Two players test the third demo build of our game, on a tense Sunday afternoon at Tekniska Museet.

With our final playtesting session wrapped up, we now had 2 and a half hours in which to deploy a UI, fix some graphics bugs (players were beginning to glow red, defeating the purpose of subterfuge), introduce sounds to the game and attempt a presentation.

As it turned out, #GGJSthlm also broke with game jam convention in that we did not present to the rest of the group, so sadly my personal challenge to work on my pitch technique could not be met. Still, this gave me more time to work on our project page and throw a trailer together. Tove and Sofia provided UI and presentation assets, while Oscar and Daniel did all they could to round the game off.

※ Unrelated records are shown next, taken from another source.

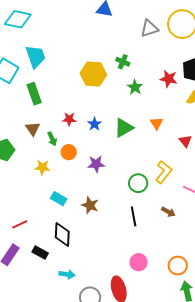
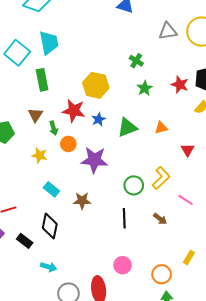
yellow hexagon: (93, 74) -> (96, 85), moved
red star: (69, 119) -> (74, 111), size x1.6
orange triangle: (157, 123) -> (161, 128), turned 40
purple star: (96, 164) -> (94, 160), size x1.5
brown star: (90, 205) -> (82, 201), turned -30

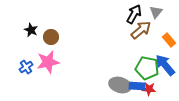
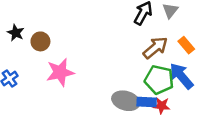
brown arrow: (141, 30) -> (155, 48), moved
pink star: (48, 62) -> (60, 72), moved

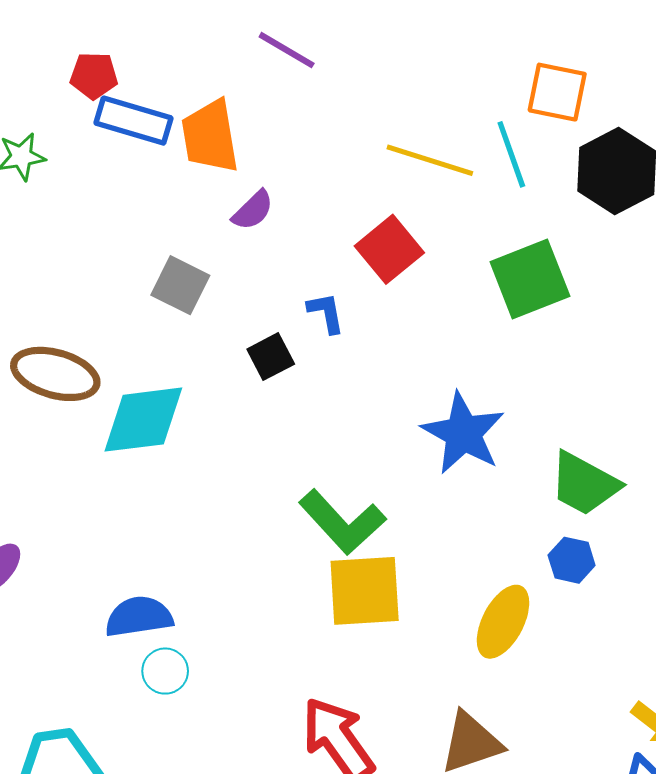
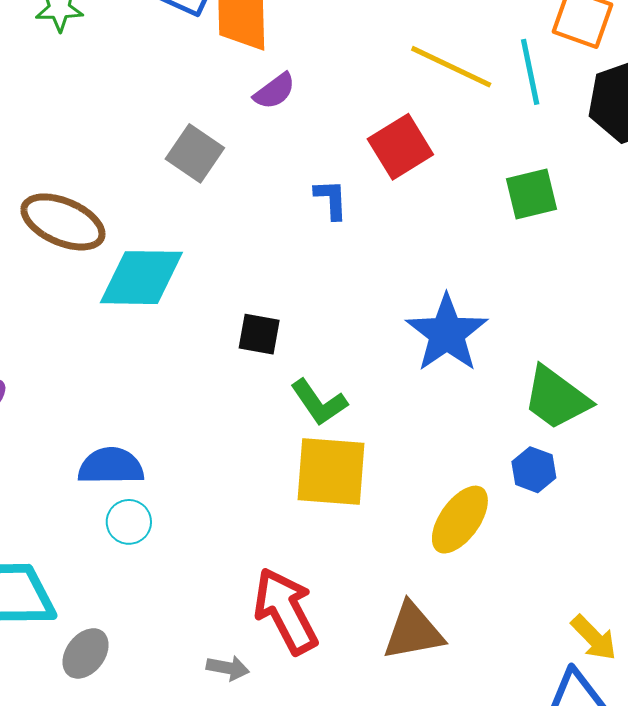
green square: (530, 279) -> (531, 194), size x0.7
black square: (271, 357) -> (259, 334), moved, turned 30
green L-shape: (342, 522) -> (319, 402), size x0.7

Sadly, as we approached the deadline we had to sacrifice the UI, and thus the means of communicating core gameplay to the players. Our points counters were just not playing ball, and while we could verbally tell the players when they could earn power-ups, we couldn’t tell them this through an on-screen marker. Still, I feel we managed to produce a very reasonable prototype, with all the core gameplay elements in place. More than that, Oscar managed to add support for 4 players on a keyboard, giving Mimic a maximum of 8 players. As the 15:00 deadline struck on Sunday afternoon, we were ready to upload, with one of the game jam’s diversifiers (local multiplayer functions) safely in the bag.

With game builds either uploaded or in the process of being stored on the Global Game Jam servers, the teams all had an opportunity to cross the hazard tape and enjoy each other's demos - and tasty almond cake.
With game builds either uploaded or in the process of being stored on the Global Game Jam servers, the teams all had an opportunity to cross the hazard tape and enjoy each other’s demos – and tasty almond cake.

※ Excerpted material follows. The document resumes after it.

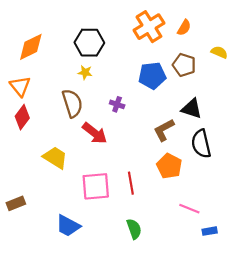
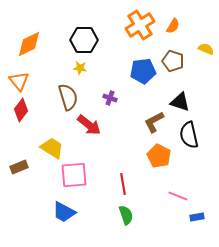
red line: (131, 183) -> (123, 184), moved
pink square: (96, 186) -> (74, 175), moved
brown rectangle: (16, 203) -> (19, 167), moved

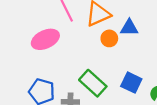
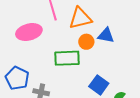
green rectangle: (93, 83) -> (67, 58), moved, turned -55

The rest of the jam was, as ever, a blur. The museum was an alcohol-free zone, but there was cake and plenty of leftover fizzy drink to celebrate with, as well as the chance to relax with members of the museum-going public, and enjoy each other’s games. I opted to finish off our presence on YouTube and the Global Game Jam website, given that sadly I was unable to communicate with most of the visiting gamers, but I had the pleasure of seeing everyone else’s efforts for myself.

So it was that myself, Tove Brantberg, Sofia Peinert, Daniel Nyberg and Oscar Romin created Mimic – an isometric, 2D game in which each player is granted mind control over a random member of a city crowd. Their task is to first ascertain which character they are, and then attempt to spot their opponents based on any erratic movements, or deviation from the crowd. Once a target is acquired, the player must sneak their way through the crowd undetected, and ‘tag’ that other player – a move which reveals the player’s own position with glowing eyes and a retro sci-fi “zap”. If the player’s successful, they earn the ability to flee that host body and settle into a new one; if not, they must do all they can to hide before getting tagged themselves.

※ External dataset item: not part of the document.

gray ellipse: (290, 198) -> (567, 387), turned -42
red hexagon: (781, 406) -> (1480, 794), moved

It’s not the sort of game I could see working on home consoles, but it is my hope that with some polish, extra game modes and more variety in the art assets, this could go down well at games festivals and events like Wild Rumpus. I’ve already floated the idea to my team-mates; you can be sure to hear of any such happenings at this blog. At the very least, I’ve already thought up a physical variant for crowds which could prove to be rather amusing.

From left: myself, Oscar Romin, Sofia Peinert, Tove Brantberg and Daniel Nyberg
From left: myself, Oscar Romin, Sofia Peinert, Tove Brantberg and Daniel Nyberg

My thanks to my team-mates, who not only contributed an excellent working environment but taught me a lot about both Swedish and Finnish culture (I hope I didn’t lower their expectations of the British too much!). Thanks also to Global Game Jam’s local organisers, Jon Back and Inger Ekman, who provided us with a brilliant venue and ensured that no game jammer went without resources or food. Finally, tack så mycket to the kind people I met at Tekniska Museet, who are awesome for hosting us anyway, but who I felt were especially accommodating given my lack of Swedish. That museum really is run by some brilliant people – do pay a visit if you haven’t already.